皇甫然州和妹妹坐在一桌,兩人時而看歌舞吃菜時而低頭笑著交談兩句,對面正好坐著趙佑靈,時不時投來看似親和又有點怪異的目光,皇甫然州偶爾抬頭撞上一回,然后又回以一個看似親和更怪異的目光。
蘭瑤靜和兩位先生不改往日風(fēng)度,還是十分斯文從容,溫不棄這回倒是聽話,只管胡吃海塞,也不多語插嘴。祝文遠等幾個南康王府的家卿,許是都顧及著王府的門面,都很矜持得體,沒有行為粗魯失禮的。
不時,幾杯酒下肚,一曲舞罷。
“知道王爺喜歡看歌舞,”皇甫金鷹望了望趙文昌,“在下為王爺選的這段《浮生夢》,不知王爺可還滿意?”

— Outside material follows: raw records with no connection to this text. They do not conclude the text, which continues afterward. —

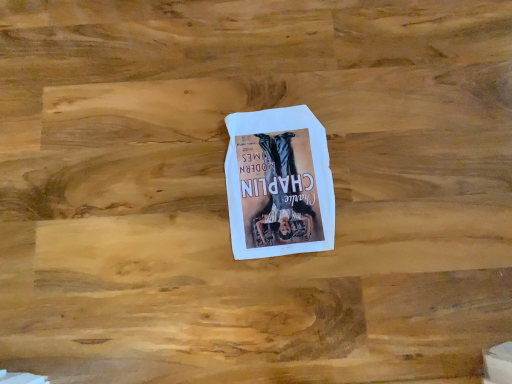 Where is `white paper at center`? The image size is (512, 384). white paper at center is located at coordinates (279, 183).

The width and height of the screenshot is (512, 384). What do you see at coordinates (279, 183) in the screenshot?
I see `white paper at center` at bounding box center [279, 183].

This screenshot has width=512, height=384. In order to click on white paper at center in this screenshot , I will do `click(279, 183)`. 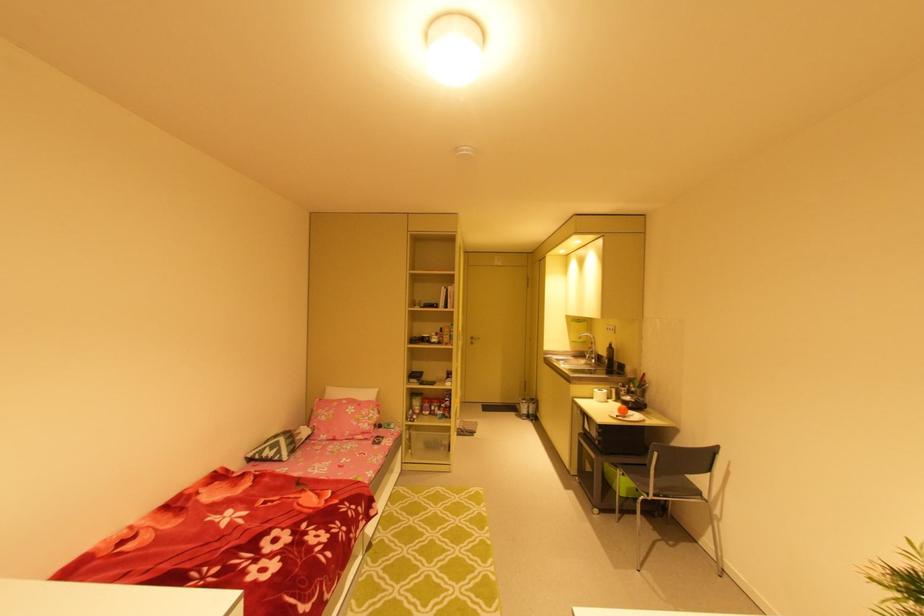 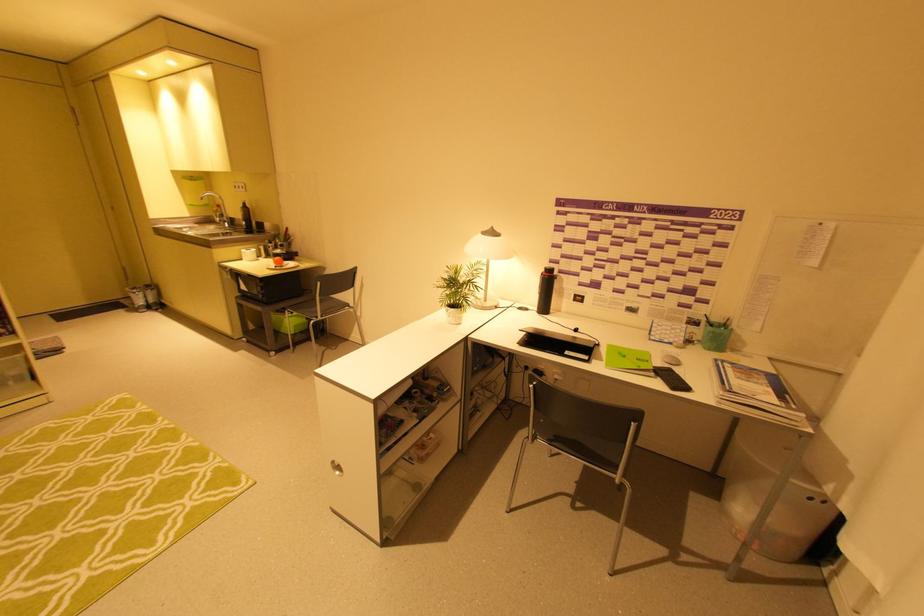 In the second image, find the point that corresponds to point 631,474 in the first image.

(299, 310) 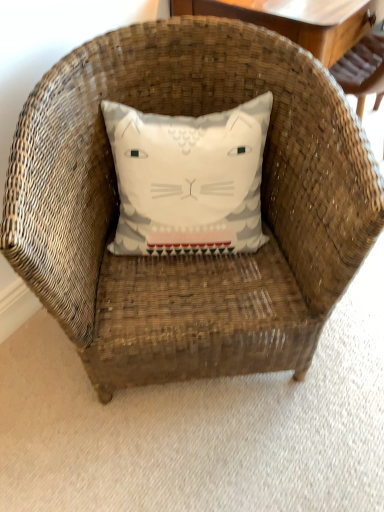 Locate an element on the screen. The image size is (384, 512). white fabric pillow at center is located at coordinates point(188,179).

The width and height of the screenshot is (384, 512). Describe the element at coordinates (188, 179) in the screenshot. I see `white fabric pillow at center` at that location.

You are a GUI agent. You are given a task and a screenshot of the screen. Output one action in this format:
    pyautogui.click(x=<x>, y=<y>)
    Task: Click on the white fabric pillow at center
    The width and height of the screenshot is (384, 512).
    Given the screenshot: What is the action you would take?
    pyautogui.click(x=188, y=179) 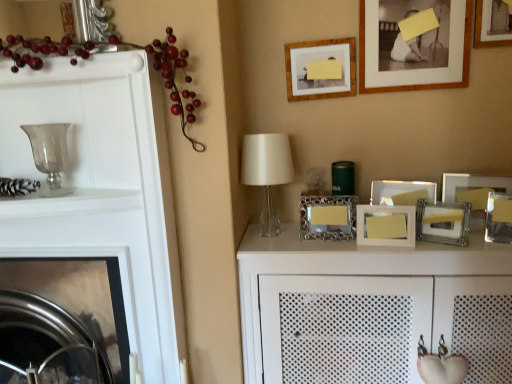 Question: Considering the relative positions of wooden picture frame at upper right, placed as the ninth picture frame when sorted from bottom to top, and wooden picture frame at center-right, which is the first picture frame in bottom-to-top order, in the image provided, is wooden picture frame at upper right, placed as the ninth picture frame when sorted from bottom to top, to the left or to the right of wooden picture frame at center-right, which is the first picture frame in bottom-to-top order,?

Choices:
 (A) left
 (B) right

Answer: (B)

Question: Is wooden picture frame at upper right, placed as the ninth picture frame when sorted from bottom to top, spatially inside wooden picture frame at center-right, the 9th picture frame from the top, or outside of it?

Choices:
 (A) outside
 (B) inside

Answer: (A)

Question: Estimate the real-world distances between objects in this image. Which object is closer to the metallic silver fireplace at left?

Choices:
 (A) transparent glass table lamp at center
 (B) silver metallic photo frame at center, which appears as the eighth picture frame when viewed from the top
 (C) metallic silver photo frame at center, which is the seventh picture frame from top to bottom
 (D) metallic silver picture frame at right, arranged as the 5th picture frame when viewed from the top
 (E) wooden picture frame at center-right, the 9th picture frame from the top

Answer: (A)

Question: Based on their relative distances, which object is nearer to the transparent glass candle holder at left?

Choices:
 (A) metallic silver fireplace at left
 (B) white textured cabinet at center
 (C) wooden picture frame at upper right, positioned as the first picture frame in top-to-bottom order
 (D) glossy plastic berries at left
 (E) silver metallic photo frame at center, marked as the second picture frame in a bottom-to-top arrangement

Answer: (D) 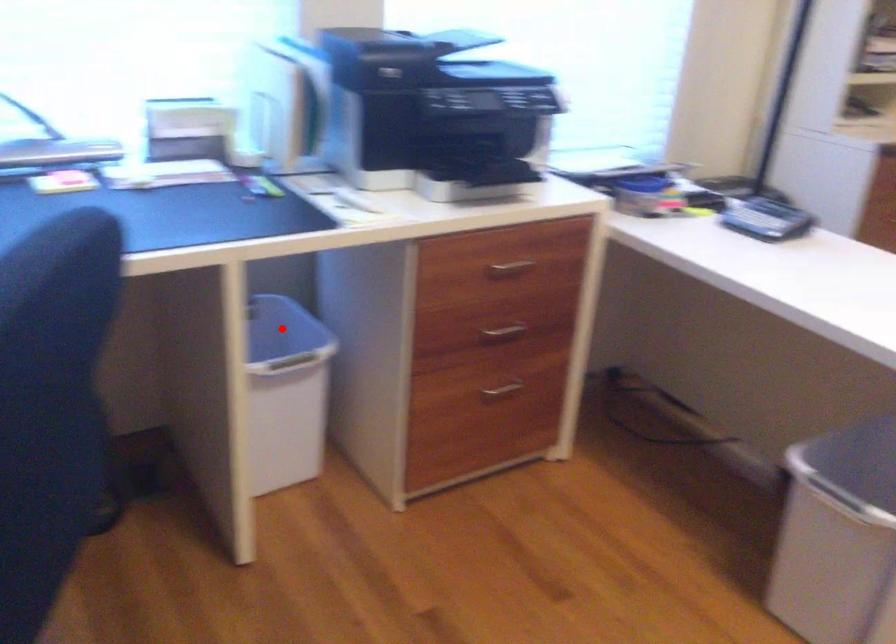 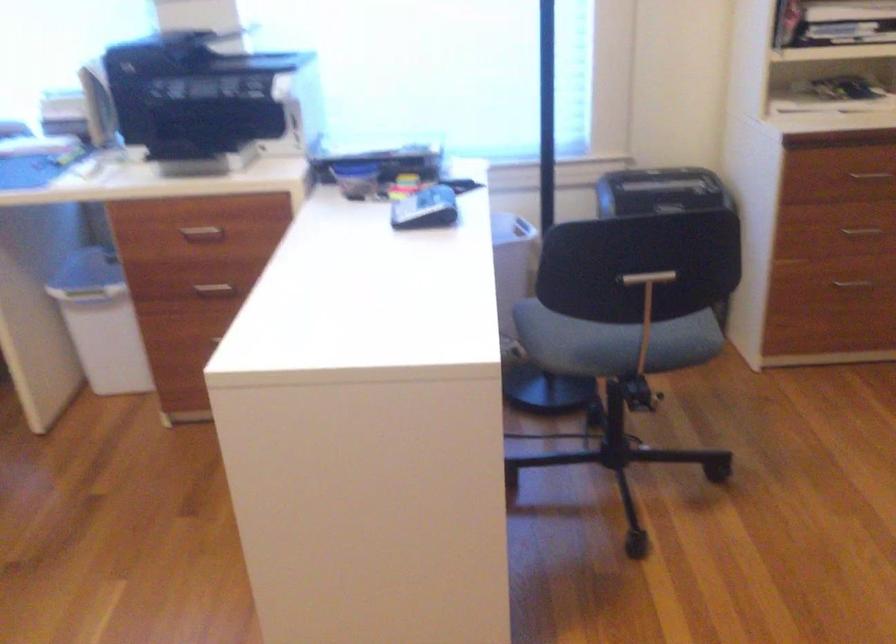 Question: I am providing you with two images of the same scene from different viewpoints. A red point is marked on the first image. At the location where the point appears in image 1, is it still visible in image 2?

Choices:
 (A) Yes
 (B) No

Answer: (B) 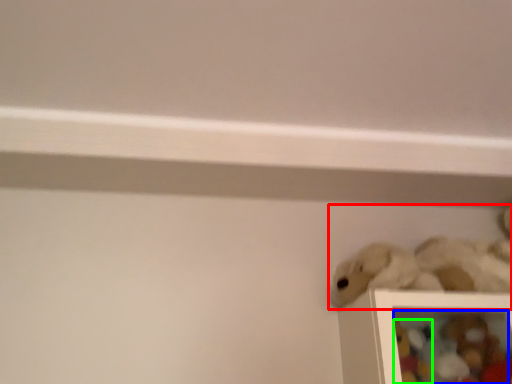 Question: Considering the real-world distances, which object is farthest from toy (highlighted by a red box)? toy (highlighted by a blue box) or toy (highlighted by a green box)?

Choices:
 (A) toy
 (B) toy

Answer: (B) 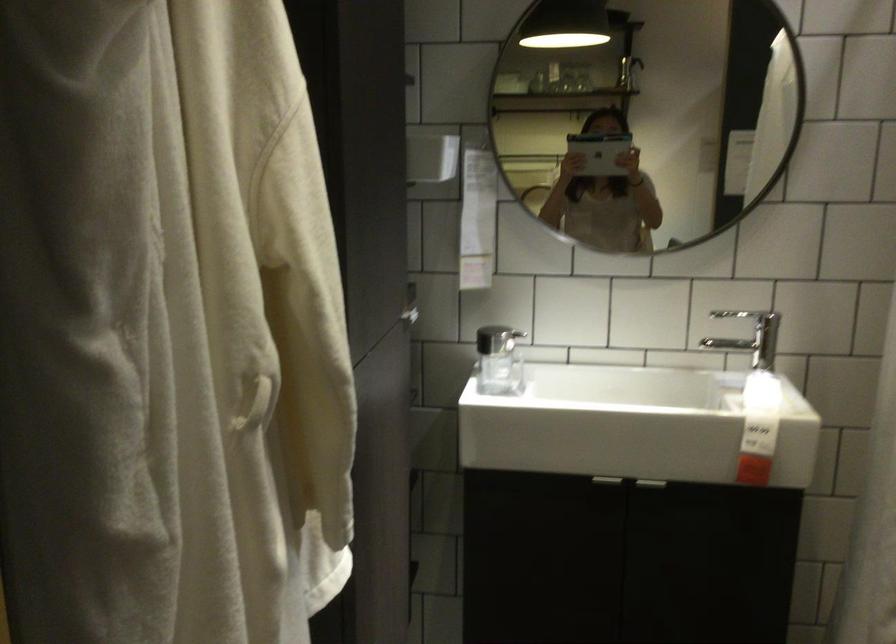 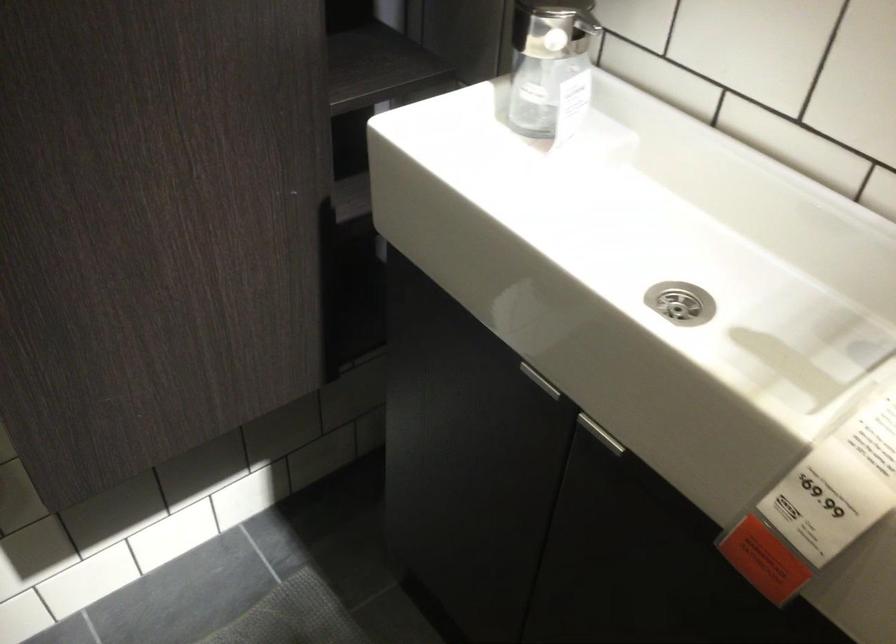 Locate, in the second image, the point that corresponds to the point at 771,431 in the first image.

(826, 502) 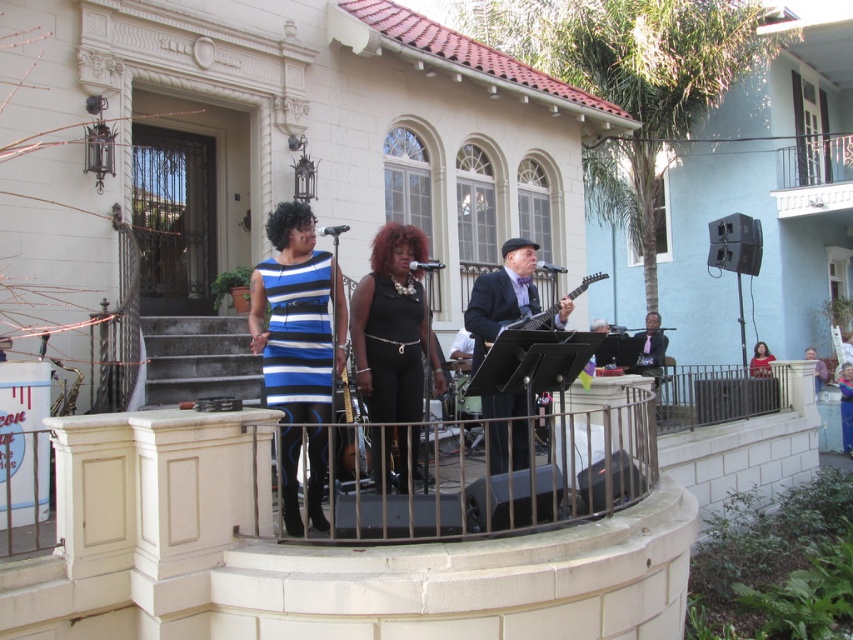 Between blue striped dress at center and black satin dress at center, which one is positioned lower?

black satin dress at center is lower down.

Is blue striped dress at center taller than black satin dress at center?

Correct, blue striped dress at center is much taller as black satin dress at center.

Describe the element at coordinates (297, 317) in the screenshot. The image size is (853, 640). I see `blue striped dress at center` at that location.

This screenshot has width=853, height=640. Identify the location of blue striped dress at center. (297, 317).

Does blue striped dress at center have a lesser height compared to matte black dress at center?

In fact, blue striped dress at center may be taller than matte black dress at center.

Does blue striped dress at center have a greater width compared to matte black dress at center?

Indeed, blue striped dress at center has a greater width compared to matte black dress at center.

Is point (264, 273) closer to viewer compared to point (759, 340)?

Yes, it is.

Locate an element on the screen. Image resolution: width=853 pixels, height=640 pixels. blue striped dress at center is located at coordinates (297, 317).

Measure the distance between point (387, 250) and camera.

A distance of 5.83 meters exists between point (387, 250) and camera.

In the scene shown: Does black satin dress at center have a greater height compared to shiny black guitar at center?

Indeed, black satin dress at center has a greater height compared to shiny black guitar at center.

The image size is (853, 640). I want to click on black satin dress at center, so click(392, 324).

“滿意,相當(dāng)滿意。”趙文昌望著依次退下去的幾名舞姬,還沉醉在剛才悠揚婉轉(zhuǎn)的情境中沒出來。趙文昌真是沒想到,皓月宮竟細致到這個地步,桌上的菜他吃一口便能嘗出帶點宮廷菜的意味,這舞也是他最喜歡的那種慢搖舞。“皇甫宮主真是有心了。”趙文昌笑了笑,又喝了口酒,“皇甫宮主如此盛情,本王感激之至。初次會面,我給孩子們備了些薄禮。”趙文昌朝身后侍從示意了下,“呈上來!”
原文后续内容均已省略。